IMF Urges Policy Reform To Improve Investment Climate

  • 2 May 2016 9:00 AM
IMF Urges Policy Reform To Improve Investment Climate
The International Monetary Fund (IMF) called for structural policies to improve the investment climate, enhance competitiveness and address weaknesses in the labour market in a report following scheduled consultations. “Increased market confidence and enhanced competitiveness would lift private investment, including from abroad.

Labor market reforms would increase participation, particularly that of women and the low-skilled, also supporting higher growth,” the IMF staff said in the report, compiled after an Article IV Consultation in Budapest from February 3 to 15.

“Under this strategy, growth could accelerate to more than 3% over the medium term, the investment ratio could reach pre-crisis levels, and the public debt ratio could fall gradually to around 60%.”

The IMF’s Executive Board noted in a summary that high debt levels and financing needs leave the economy vulnerable to shocks and said the country’s medium-term growth prospects “appear subdued”. The directors underscored the need for policy actions to further reduce vulnerabilities and boost mediumterm, private sector-led growth.

They said priority should be given to “improving the composition and efficiency of public spending, broadening the tax base and rationalizing the tax system”, allowing a further reduction in sectoral taxes and higher infrastructure spending.

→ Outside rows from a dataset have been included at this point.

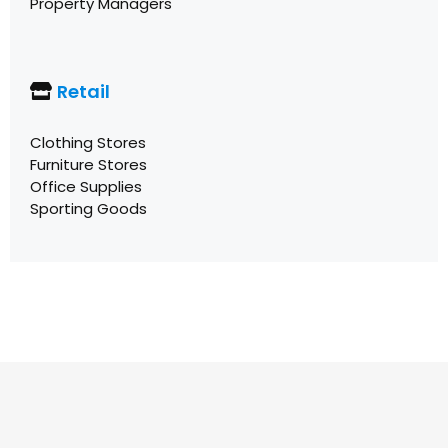
Property Managers
Retail
Clothing Stores
Furniture Stores
Office Supplies
Sporting Goods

The directors “stressed the importance of structural reforms to improve the business climate and increase potential growth” and called for “efforts to reduce the regulatory burden, enhance policy predictability, and limit state involvement in the economy”.

The IMF staff said Hungary’s fiscal policy is “turning expansionary” and warned that authorities’ mediumterm budget plans would “leave public debt elevated”.

The staff said specific fiscal reforms “are yet to be elaborated” and noted that the cost of a recently launched home purchase subsidy scheme is “subject to large uncertainty”.

Health and education spending “have a long history of under-budgeting” and the state’s “ambitious” investment and acquisition plans “would have to balance against rising pressures for further tax cuts”, they added.